I had a bit of a play and learned a bit more about the early post/init of the Vega series. There is a register to write that resets the ASIC on the chip, which works, but once done the card needs posting which involves a fair amount of code, which is doubtful would ever be allowed in as a PCI quirk.
It does seem possible, but really AMD should fix the VBIOS to properly support FLR, espesially since it’s so involved to reset the card properly.
Edit: I have been put into contact with a group of developers at AMD and I have started digging deeper into the problem. After shutting down the guest and unloading vfio-pci, even the amdgpu module can not re-init the card, offering the following errors in dmesg:
[15555.608910] [drm:atom_op_jump [amdgpu]] *ERROR* atombios stuck in loop for more than 5secs aborting
[15555.608956] [drm:amdgpu_atom_execute_table_locked [amdgpu]] *ERROR* atombios stuck executing D780 (len 279, WS 16, PS 4) @ 0xD884
[15555.608996] [drm:amdgpu_atom_execute_table_locked [amdgpu]] *ERROR* atombios stuck executing A7F0 (len 219, WS 8, PS 4) @ 0xA8BB
[15555.609034] [drm:amdgpu_atom_execute_table_locked [amdgpu]] *ERROR* atombios stuck executing 9BAC (len 381, WS 0, PS 8) @ 0x9C31
Decompiling the AtomBIOS I have determined that this is occuring during “MemoryTraining”, which is stuck in the following loop:
0104: 01050000585c0100 MOVE reg[0000] [XXXX] <- 00015c58
010c: 3c61010000 COMP reg[0004] [..X.] <- param[00] [...X]
0111: 490401 JUMP_NotEqual 0104
Hopefully AMD can comment on what exactly is going wrong and why the ASIC will not re-init.
Edit2: Further digging reveals a change in the ASIC_Init AtomBIOS routine on later versions, it seems a block of init code has been jumped out rendering it completely inaccessible. Here is the intro to ASIC_Init in my VBIOS.

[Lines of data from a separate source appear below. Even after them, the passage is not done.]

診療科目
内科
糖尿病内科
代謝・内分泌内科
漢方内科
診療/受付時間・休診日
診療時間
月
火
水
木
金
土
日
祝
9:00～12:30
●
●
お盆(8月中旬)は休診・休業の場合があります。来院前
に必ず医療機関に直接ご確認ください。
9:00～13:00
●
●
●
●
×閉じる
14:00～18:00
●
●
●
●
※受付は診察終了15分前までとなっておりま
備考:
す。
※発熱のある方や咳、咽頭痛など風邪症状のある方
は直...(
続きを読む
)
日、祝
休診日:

0006: 370000 SET_ATI_PORT 0000 (INDIRECT_IO_MM)
0009: 4be50004 TEST param[00] [X...] <- 04
000d: 496601 JUMP_NotEqual 0166
0010: 4be50002 TEST param[00] [X...] <- 02
0014: 441e00 JUMP_Equal 001e
0017: 4be50040 TEST param[00] [X...] <- 40
001b: 49da00 JUMP_NotEqual 00da
001e: 4a65530002 TEST reg[014c] [..X.] <- 02
0023: 49c000 JUMP_NotEqual 00c0
And in later versions:
0006: 370000 SET_ATI_PORT 0000 (INDIRECT_IO_MM)

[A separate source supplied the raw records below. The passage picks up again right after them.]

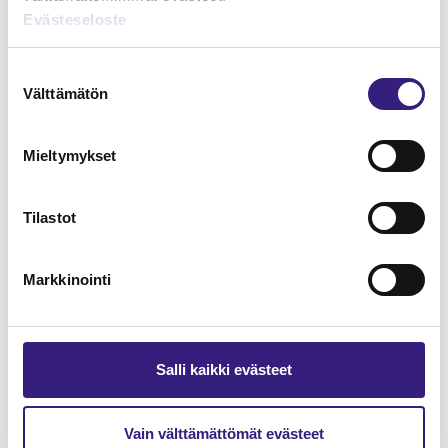
Evästeseloste
Suostumuksen
Välttämätön
valinta
Verkkokauppa - kirjanpito ja
arvonlisäverotus
Mieltymykset
KIRJANPITO
Tilastot
Markkinointi
Salli kaikki evästeet
Vain välttämättömät evästeet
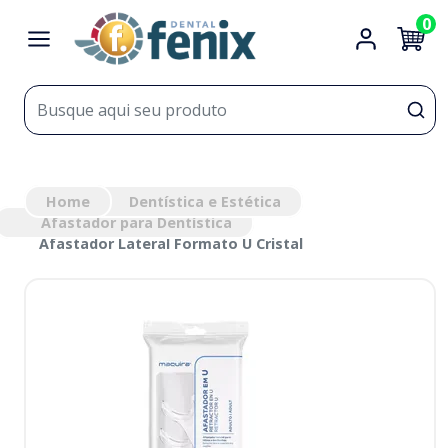
0
Home
Dentística e Estética
Afastador para Dentística
Afastador Lateral Formato U Cristal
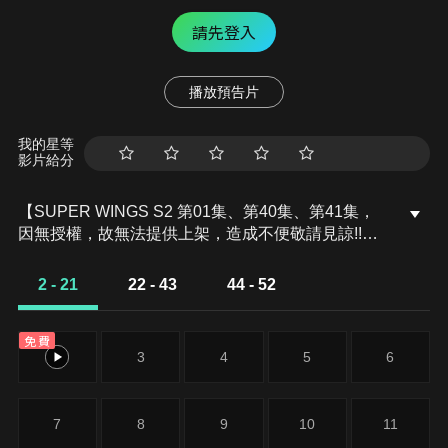
請先登入
播放預告片
我的星等
影片給分
【SUPER WINGS S2 第01集、第40集、第41集，
因無授權，故無法提供上架，造成不便敬請見諒!!】
杰特這次奉命要送包裹去給住在不丹的黛瑪。當包裹
送到時他發現黑熊多吉的兒子受困了，於是他便自告
2 - 21
22 - 43
44 - 52
奮勇主動協助，還請來了蒂蒂和酷霸幫忙，最後幸好
有雪人的幫忙，他們才順利完成任務。
免費
2
3
4
5
6
7
8
9
10
11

0009: 4be50004 TEST param[00] [X...] <- 04
000d: 495901 JUMP_NotEqual 0159
0010: 4be50002 TEST param[00] [X...] <- 02
0014: 442100 JUMP_Equal 0021
0017: 4be50040 TEST param[00] [X...] <- 40
001b: 49cb00 JUMP_NotEqual 00cb
001e: 435301 JUMP 0153
Note the additional unconditional JUMP at the end! This bypasses all the early init calls, including MemoryInitialization, which in turn calls MemoryTraining. This makes me wonder how these are being setup in the first place if the calls are completely skipped, perhaps it relies on any pre-post configuration that may have been done at power on instead.
Edit 3: Interestingly and of note, the ATOMBios is run by an interpreter in the kernel, the card doesn’t actually execute any of this itself. It would be entirely possible to replace the ATOMBios with a version on disk instead of executing the one in the ROM, or even re-write it directly into the kernel module.